Segment Open

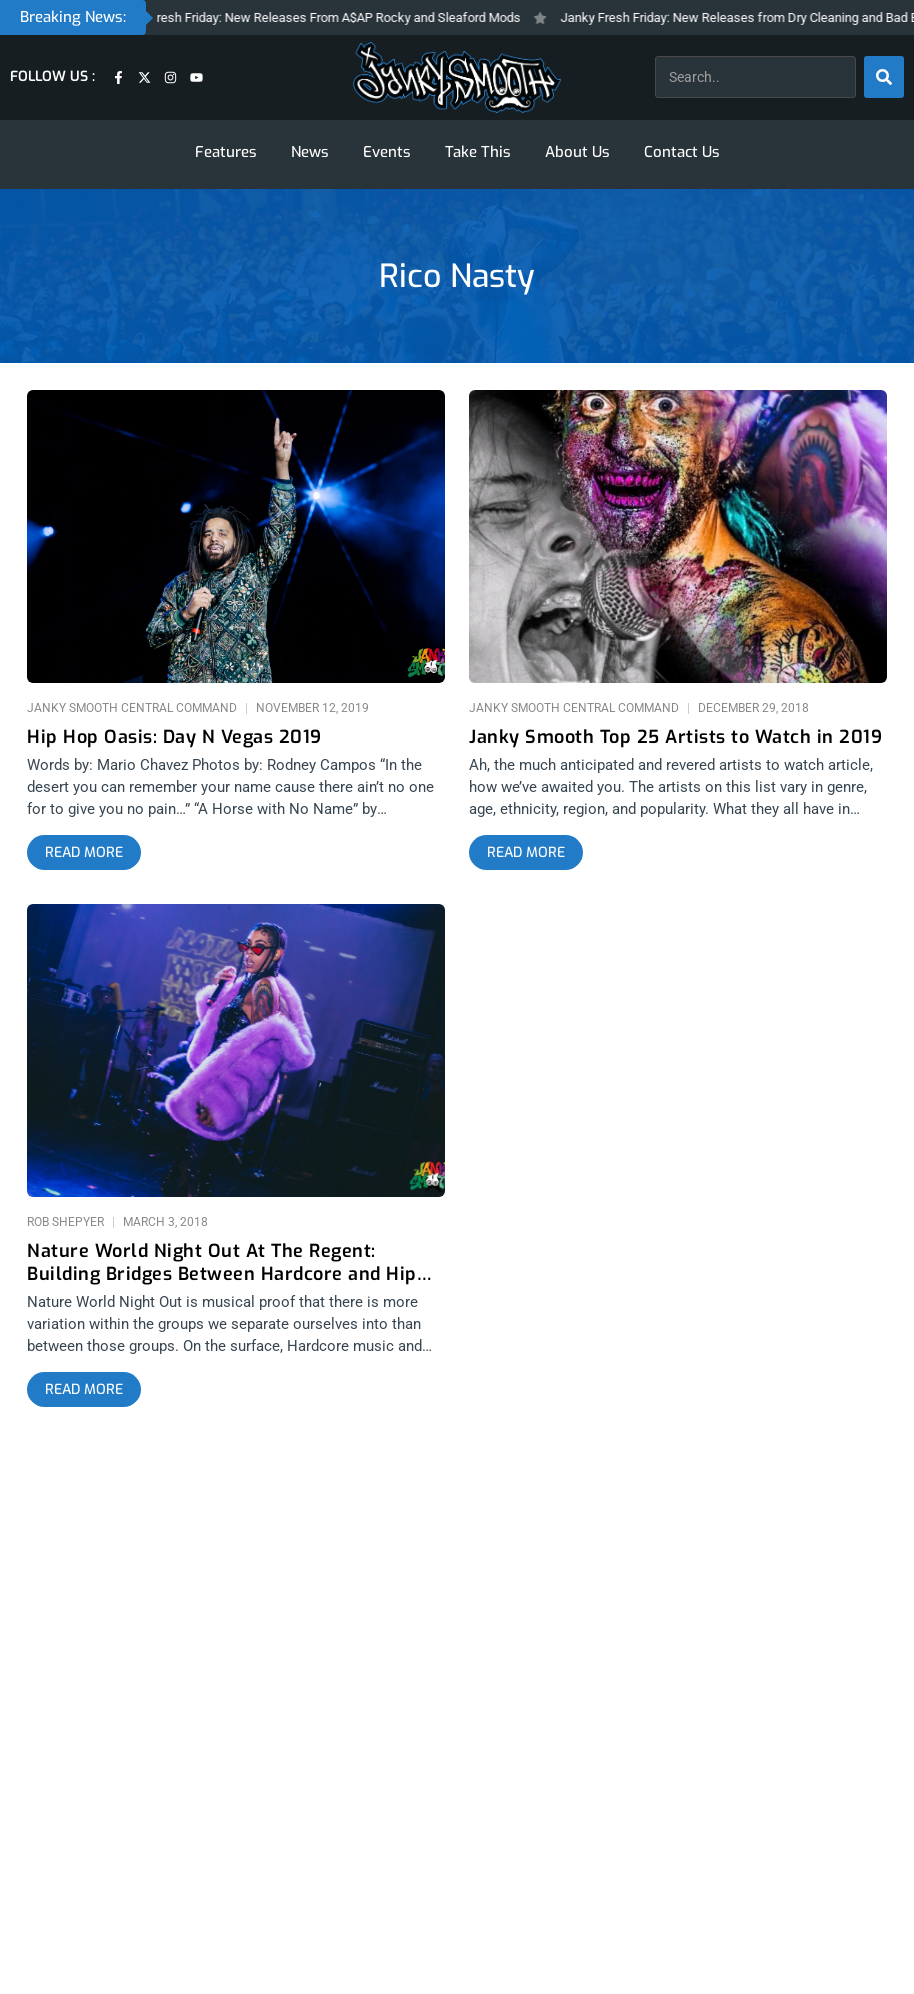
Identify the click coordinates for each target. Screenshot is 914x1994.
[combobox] (755, 77)
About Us (577, 152)
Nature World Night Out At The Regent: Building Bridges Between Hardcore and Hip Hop (222, 1263)
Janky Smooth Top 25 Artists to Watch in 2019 (675, 737)
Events (387, 152)
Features (226, 152)
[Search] (884, 77)
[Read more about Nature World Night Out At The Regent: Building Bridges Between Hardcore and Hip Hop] (84, 1390)
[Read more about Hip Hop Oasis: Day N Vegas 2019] (84, 853)
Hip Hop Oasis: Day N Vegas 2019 (174, 737)
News (310, 152)
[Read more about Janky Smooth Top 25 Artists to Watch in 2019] (526, 853)
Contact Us (682, 152)
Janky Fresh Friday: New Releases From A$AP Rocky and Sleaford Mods (327, 17)
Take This (478, 152)
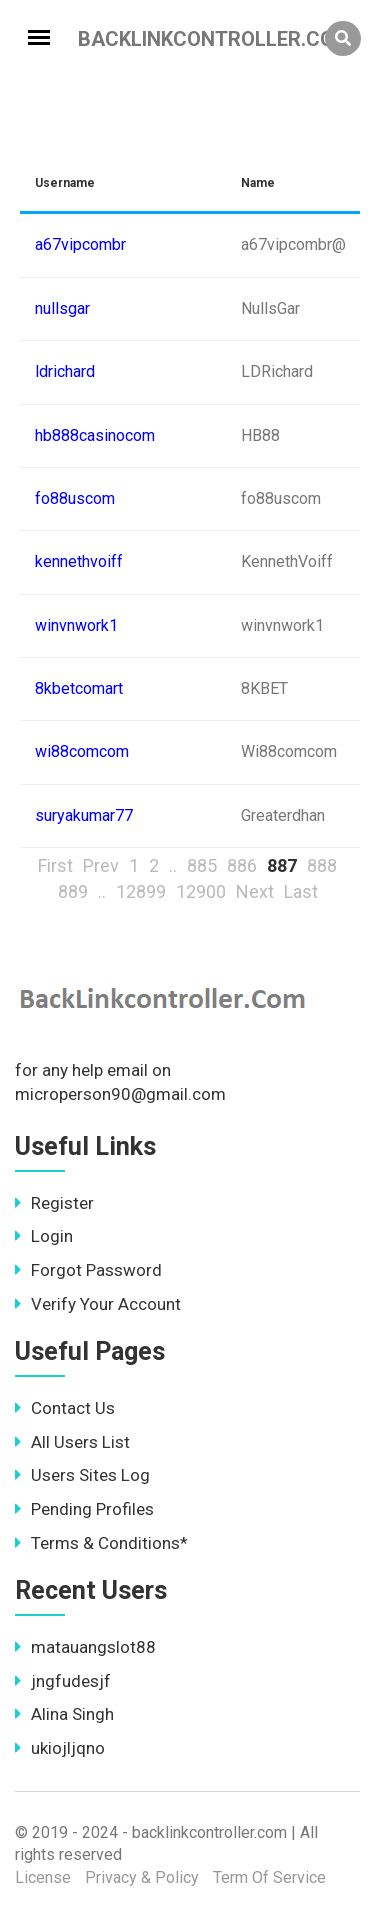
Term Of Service (269, 1877)
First (55, 865)
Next (255, 891)
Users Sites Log (82, 1475)
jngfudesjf (63, 1681)
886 (242, 865)
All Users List (72, 1442)
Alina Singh (64, 1714)
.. (173, 865)
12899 (141, 891)
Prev (101, 865)
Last (301, 891)
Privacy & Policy (142, 1877)
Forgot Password (88, 1270)
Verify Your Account (98, 1304)
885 (202, 865)
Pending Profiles (84, 1509)
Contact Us (65, 1408)
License (43, 1877)
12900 (201, 891)
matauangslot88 (85, 1647)
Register (54, 1203)
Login (44, 1236)
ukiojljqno (60, 1748)
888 (322, 865)
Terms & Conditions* (101, 1543)
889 (73, 891)
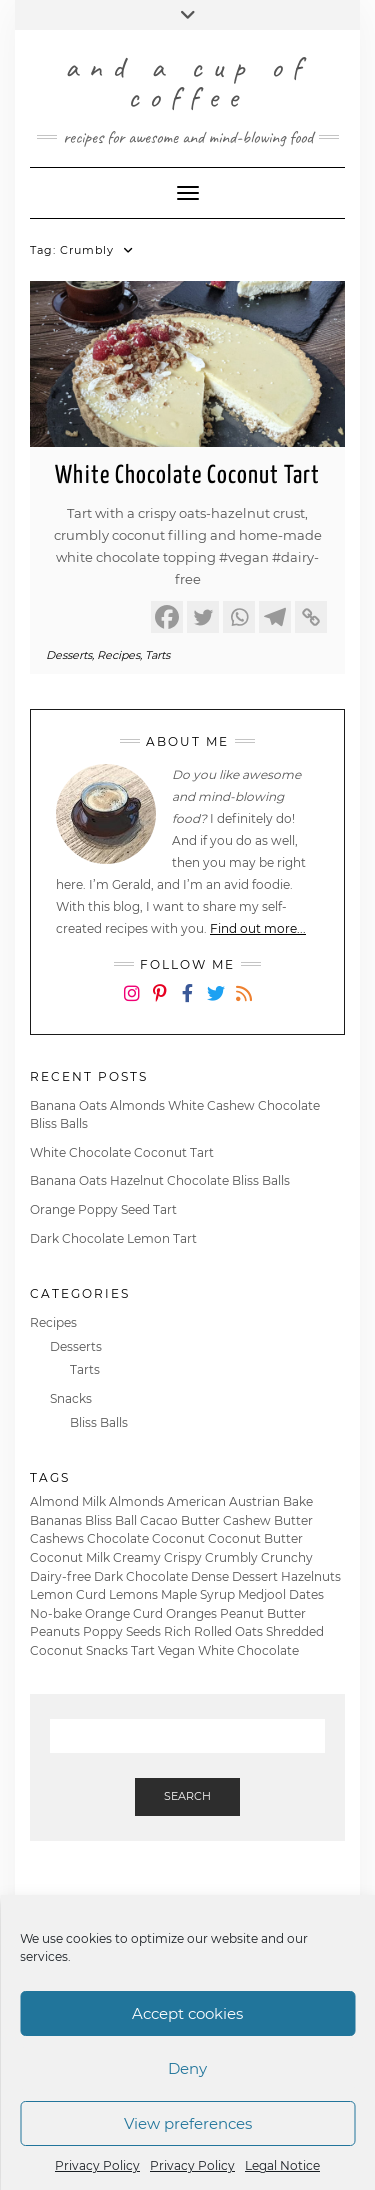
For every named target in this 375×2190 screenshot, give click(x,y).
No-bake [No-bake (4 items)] (56, 1613)
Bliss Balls (99, 1422)
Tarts (157, 655)
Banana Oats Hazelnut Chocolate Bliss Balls (160, 1180)
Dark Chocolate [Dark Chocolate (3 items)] (141, 1576)
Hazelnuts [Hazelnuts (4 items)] (311, 1576)
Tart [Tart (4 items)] (143, 1650)
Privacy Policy (97, 2165)
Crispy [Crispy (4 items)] (183, 1557)
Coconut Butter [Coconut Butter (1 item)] (255, 1538)
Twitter (215, 1007)
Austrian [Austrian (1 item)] (254, 1501)
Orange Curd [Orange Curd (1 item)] (124, 1613)
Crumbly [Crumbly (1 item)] (231, 1557)
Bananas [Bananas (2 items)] (56, 1520)
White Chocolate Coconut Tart (187, 476)
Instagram (131, 1007)
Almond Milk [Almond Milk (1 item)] (68, 1501)
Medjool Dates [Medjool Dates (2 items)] (281, 1594)
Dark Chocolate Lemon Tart (113, 1238)
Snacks (71, 1398)
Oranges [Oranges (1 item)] (191, 1613)
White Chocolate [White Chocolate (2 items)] (248, 1650)
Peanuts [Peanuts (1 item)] (55, 1631)
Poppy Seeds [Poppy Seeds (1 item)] (122, 1631)
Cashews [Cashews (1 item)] (57, 1538)
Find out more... (258, 928)
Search (187, 1796)
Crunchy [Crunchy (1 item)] (287, 1557)
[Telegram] (275, 617)
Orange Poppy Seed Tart (103, 1209)
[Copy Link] (311, 617)
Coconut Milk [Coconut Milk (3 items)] (70, 1557)
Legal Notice (282, 2165)
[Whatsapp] (239, 617)
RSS (243, 1007)
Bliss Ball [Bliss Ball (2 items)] (111, 1520)
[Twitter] (203, 617)
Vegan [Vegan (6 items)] (176, 1650)
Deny (187, 2068)
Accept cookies (187, 2013)
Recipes (118, 655)
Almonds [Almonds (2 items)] (136, 1501)
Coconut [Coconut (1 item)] (178, 1538)
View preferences (188, 2123)
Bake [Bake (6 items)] (298, 1501)
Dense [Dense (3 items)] (210, 1576)
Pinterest (159, 1007)
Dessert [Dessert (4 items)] (255, 1576)
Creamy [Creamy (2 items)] (137, 1557)
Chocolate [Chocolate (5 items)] (118, 1538)
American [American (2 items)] (196, 1501)
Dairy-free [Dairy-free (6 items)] (60, 1576)
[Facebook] (167, 617)
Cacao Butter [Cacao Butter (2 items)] (180, 1520)
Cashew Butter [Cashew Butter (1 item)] (268, 1520)
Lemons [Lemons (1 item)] (133, 1594)
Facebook (187, 1007)
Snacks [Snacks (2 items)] (107, 1650)
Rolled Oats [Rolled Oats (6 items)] (228, 1631)
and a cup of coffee (188, 82)
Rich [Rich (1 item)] (177, 1631)
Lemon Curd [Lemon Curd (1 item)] (68, 1594)
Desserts (69, 655)
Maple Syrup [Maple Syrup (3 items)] (198, 1594)
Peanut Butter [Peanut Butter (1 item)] (263, 1613)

Segment Closed

Among the lines above, which ones include the word "click"? Copy them.

● TASK OUTPUT:
Identify the click coordinates for each target. Screenshot is 914x1994.
For every named target in this 375×2190 screenshot, give click(x,y).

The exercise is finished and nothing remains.